Intanto la lunga fila di italiani e stranieri di ogni età si allunga sempre di più. Tutti con una busta in mano passano a prendere una banana, una scatola di tonno, un dolce, un piatto caldo, un cartoccio di latte. Ognuno ringrazia per quel sacchetto di plastica che pian piano si riempie e che sarà un pasto dignitoso almeno per una sera. L’elemosiniere stringe mani, conforta con un sorriso, controlla che la distribuzione di viveri e bevande avvenga con ordine e tranquillità. Così accade: è una povertà dignitosa, silenziosa, bisognosa di un gesto d’affetto, di una parola di conforto. La serata scorre via veloce. I cartoni si svuotano. Qualcuno cerca di rifare la lunga fila per prendere ancora qualcosa in più. Poi restano solo mani tese a cercare la solidarietà dei volontari che hanno oramai esaurito tutto. Quando la distribuzione è terminata, Don Konrad, come familiarmente lo chiamano queste povere persone, prende dal furgoncino una scopa e una paletta e si mette a pulire il marciapiede perché non restino rifiuti. Poi recita un’Ave Maria, intona il Regina Caeli e formando un improvvisato semicerchio tutti si uniscono nel canto di ringraziamento. Questa è la carità del Papa. «L’elemosineria» – aggiunge il Cardinale Krajewski – è il pronto intervento di Papa Francesco. Nel vangelo esiste solo oggi, non domani. Munirsi di bontà non basta. La misericordia sono le azioni concrete. Io non faccio niente di più. Distribuisco secondo la logica del vangelo. Il Papa mi dice sempre che il nostro conto e magazzino devono essere vuoti. Bisogna dare e venire incontro ai bisogni altrui».

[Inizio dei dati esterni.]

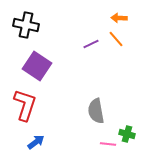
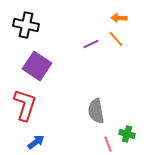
pink line: rotated 63 degrees clockwise
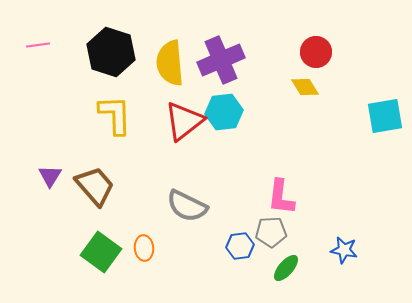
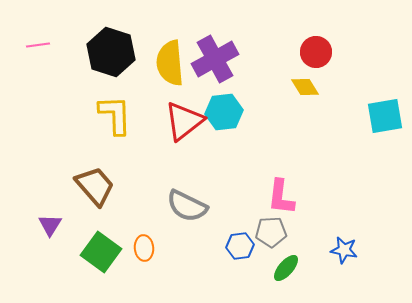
purple cross: moved 6 px left, 1 px up; rotated 6 degrees counterclockwise
purple triangle: moved 49 px down
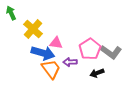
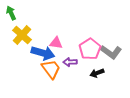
yellow cross: moved 11 px left, 6 px down
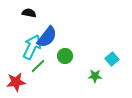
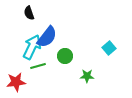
black semicircle: rotated 120 degrees counterclockwise
cyan square: moved 3 px left, 11 px up
green line: rotated 28 degrees clockwise
green star: moved 8 px left
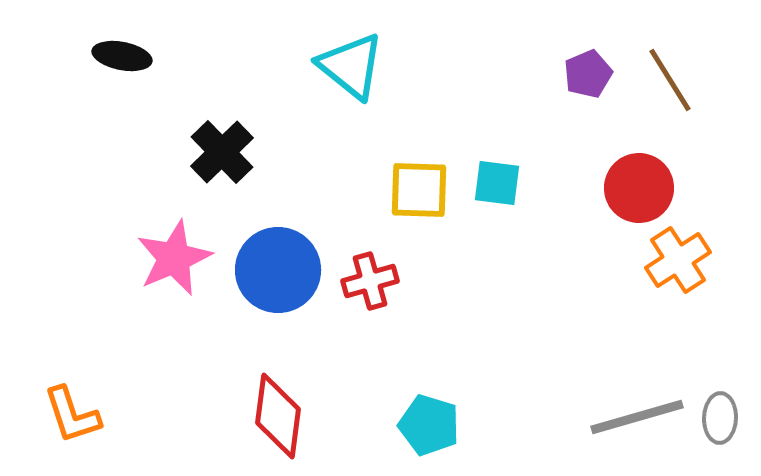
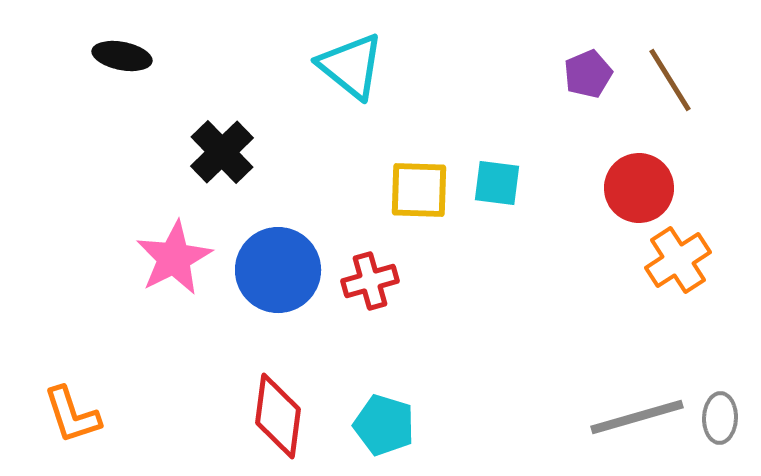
pink star: rotated 4 degrees counterclockwise
cyan pentagon: moved 45 px left
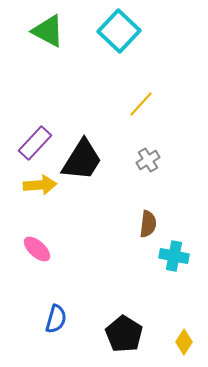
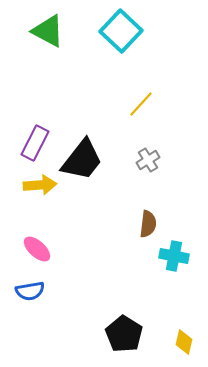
cyan square: moved 2 px right
purple rectangle: rotated 16 degrees counterclockwise
black trapezoid: rotated 6 degrees clockwise
blue semicircle: moved 26 px left, 28 px up; rotated 64 degrees clockwise
yellow diamond: rotated 20 degrees counterclockwise
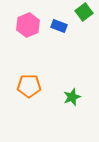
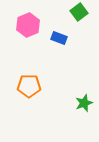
green square: moved 5 px left
blue rectangle: moved 12 px down
green star: moved 12 px right, 6 px down
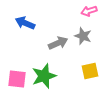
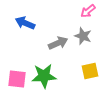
pink arrow: moved 1 px left; rotated 21 degrees counterclockwise
green star: rotated 15 degrees clockwise
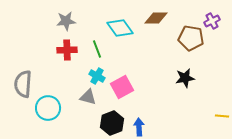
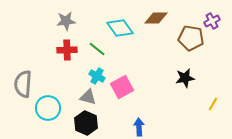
green line: rotated 30 degrees counterclockwise
yellow line: moved 9 px left, 12 px up; rotated 64 degrees counterclockwise
black hexagon: moved 26 px left; rotated 15 degrees counterclockwise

Così i riti della distribuzione e dell’incontro si ripetono ogni martedì e giovedì, a Termini e a Tiburtina. Poi l’elemosiniere riparte con il gruppo dei volontari. In silenzio. Non c’è bisogno di parole per commentare i tanti volti incontrati lungo la strada, le tante storie di vita umana, che si nascondono dietro ad uno sguardo. Il servizio è questo: dare, non chiedere. Il furgoncino punta dritto verso Sant’Anna. Le luci della notte sono oramai scese. In meno di un quarto d’ora si rientra in Vaticano. Missione compiuta anche stasera. Don Konrad scende dal furgone, saluta e ringrazia uno ad uno i volontari, poi torna all’elemosiniera. Qui all’ingresso c’è una scultura in bronzo, raffigura un Cristo che dorme su una panchina. È avvolto da un mantello che ne copre quasi il volto. Solo i piedi portano i segni dei chiodi della croce. Nel suo anonimato sembra proprio richiamare quei tanti volti senza nome e senza casa incontrati poco prima a Termini.